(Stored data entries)
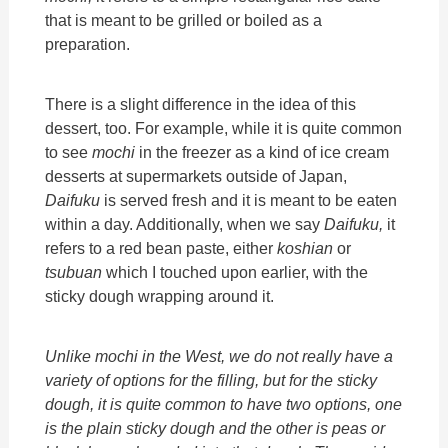
that is meant to be grilled or boiled as a
preparation.
There is a slight difference in the idea of this
dessert, too. For example, while it is quite common
to see
mochi
in the freezer as a kind of ice cream
desserts at supermarkets outside of Japan,
Daifuku
is served fresh and it is meant to be eaten
within a day. Additionally, when we say
Daifuku,
it
refers to a red bean paste, either
koshian
or
tsubuan
which I touched upon earlier, with the
sticky dough wrapping around it.
Unlike
mochi
in the West, we do not really have a
variety of options for the filling, but for the sticky
dough, it is quite common to have two options, one
is the plain sticky dough and the other is peas or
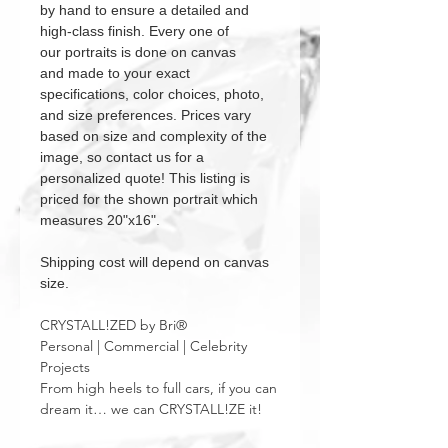
by hand to ensure a detailed and
high-class finish. Every one of
our portraits is done on canvas
and made to your exact
specifications, color choices, photo,
and size preferences. Prices vary
based on size and complexity of the
image, so contact us for a
personalized quote! This listing is
priced for the shown portrait which
measures 20"x16".
Shipping cost will depend on canvas
size.
CRYSTALL!ZED by Bri®
Personal | Commercial | Celebrity
Projects
From high heels to full cars, if you can
dream it… we can CRYSTALL!ZE it!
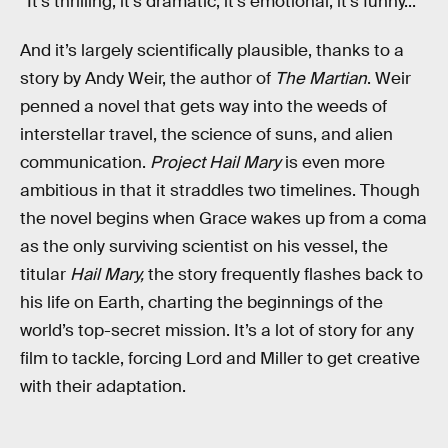
“It’s thrilling, it’s dramatic, it’s emotional, it’s funny...”
And it’s largely scientifically plausible, thanks to a
story by Andy Weir, the author of
The Martian
. Weir
penned a novel that gets way into the weeds of
interstellar travel, the science of suns, and alien
communication.
Project Hail Mary
is even more
ambitious in that it straddles two timelines. Though
the novel begins when Grace wakes up from a coma
as the only surviving scientist on his vessel, the
titular
Hail Mary,
the story frequently flashes back to
his life on Earth, charting the beginnings of the
world’s top-secret mission. It’s a lot of story for any
film to tackle, forcing Lord and Miller to get creative
with their adaptation.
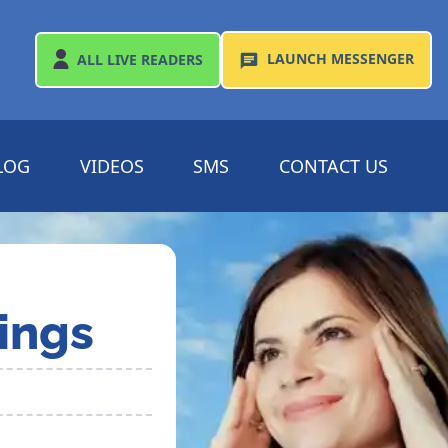
LAUNCH
MESSENGER
ALL
LIVE READERS
LOG
VIDEOS
SMS
CONTACT US
ings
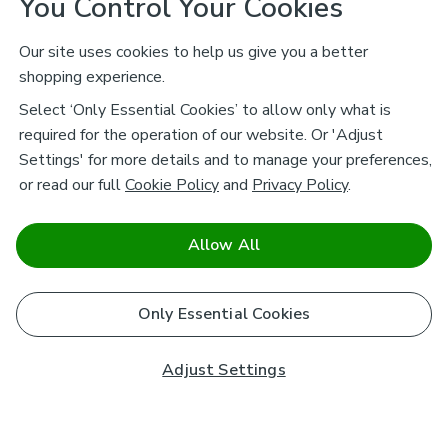
You Control Your Cookies
Our site uses cookies to help us give you a better
shopping experience.
Select ‘Only Essential Cookies’ to allow only what is
required for the operation of our website. Or 'Adjust
Settings' for more details and to manage your preferences,
or read our full
Cookie Policy
and
Privacy Policy
.
Allow All
Only Essential Cookies
Adjust Settings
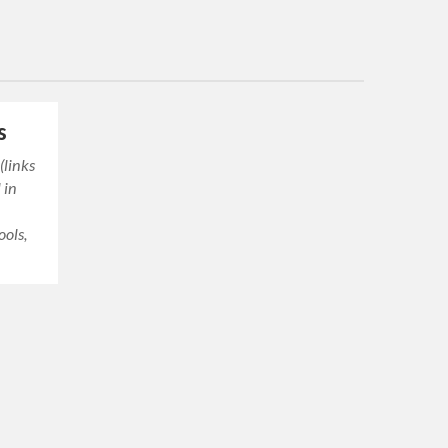
s
 (links
 in
ools,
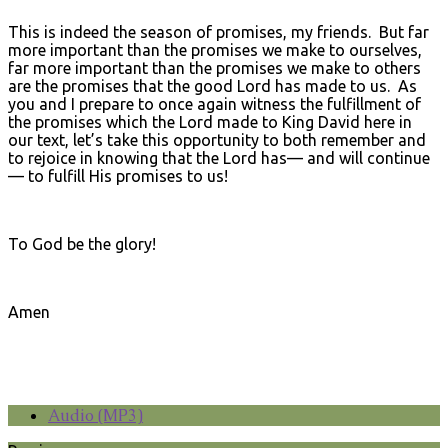
This is indeed the season of promises, my friends. But far
more important than the promises we make to ourselves,
far more important than the promises we make to others
are the promises that the good Lord has made to us. As
you and I prepare to once again witness the fulfillment of
the promises which the Lord made to King David here in
our text, let’s take this opportunity to both remember and
to rejoice in knowing that the Lord has— and will continue
— to fulfill His promises to us!
To God be the glory!
Amen
Audio (MP3)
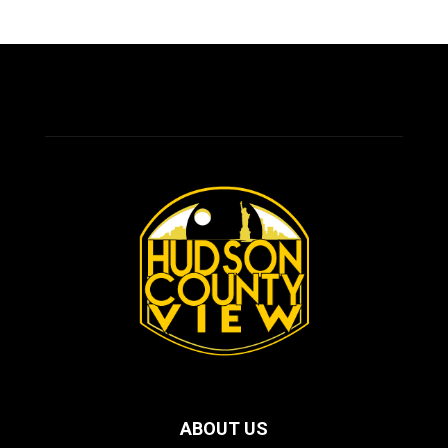
ABOUT US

**WORK REQUIRED**: A faithful copy of the records above is needed, with the pictures left out.

**RESPONSE BOX**:
that is meant to be grilled or boiled as a
preparation.
There is a slight difference in the idea of this
dessert, too. For example, while it is quite common
to see
mochi
in the freezer as a kind of ice cream
desserts at supermarkets outside of Japan,
Daifuku
is served fresh and it is meant to be eaten
within a day. Additionally, when we say
Daifuku,
it
refers to a red bean paste, either
koshian
or
tsubuan
which I touched upon earlier, with the
sticky dough wrapping around it.
Unlike
mochi
in the West, we do not really have a
variety of options for the filling, but for the sticky
dough, it is quite common to have two options, one
is the plain sticky dough and the other is peas or
by hand to ensure a detailed and
high-class finish. Every one of
our portraits is done on canvas
and made to your exact
specifications, color choices, photo,
and size preferences. Prices vary
based on size and complexity of the
image, so contact us for a
personalized quote! This listing is
priced for the shown portrait which
measures 20"x16".
Shipping cost will depend on canvas
size.
CRYSTALL!ZED by Bri®
Personal | Commercial | Celebrity
Projects
From high heels to full cars, if you can
dream it… we can CRYSTALL!ZE it!
“It’s thrilling, it’s dramatic, it’s emotional, it’s funny...”
And it’s largely scientifically plausible, thanks to a
story by Andy Weir, the author of
The Martian
. Weir
penned a novel that gets way into the weeds of
interstellar travel, the science of suns, and alien
communication.
Project Hail Mary
is even more
ambitious in that it straddles two timelines. Though
the novel begins when Grace wakes up from a coma
as the only surviving scientist on his vessel, the
titular
Hail Mary,
the story frequently flashes back to
his life on Earth, charting the beginnings of the
world’s top-secret mission. It’s a lot of story for any
film to tackle, forcing Lord and Miller to get creative
with their adaptation.
LAUNCH
MESSENGER
ALL
LIVE READERS
LOG
VIDEOS
SMS
CONTACT US
ings
You Control Your Cookies
Our site uses cookies to help us give you a better
shopping experience.
Select ‘Only Essential Cookies’ to allow only what is
required for the operation of our website. Or 'Adjust
Settings' for more details and to manage your preferences,
or read our full
Cookie Policy
and
Privacy Policy
.
Allow All
Only Essential Cookies
Adjust Settings
s
 (links
 in
ools,
This is indeed the season of promises, my friends. But far
more important than the promises we make to ourselves,
far more important than the promises we make to others
are the promises that the good Lord has made to us. As
you and I prepare to once again witness the fulfillment of
the promises which the Lord made to King David here in
our text, let’s take this opportunity to both remember and
to rejoice in knowing that the Lord has— and will continue
— to fulfill His promises to us!
To God be the glory!
Amen
Audio (MP3)
ABOUT US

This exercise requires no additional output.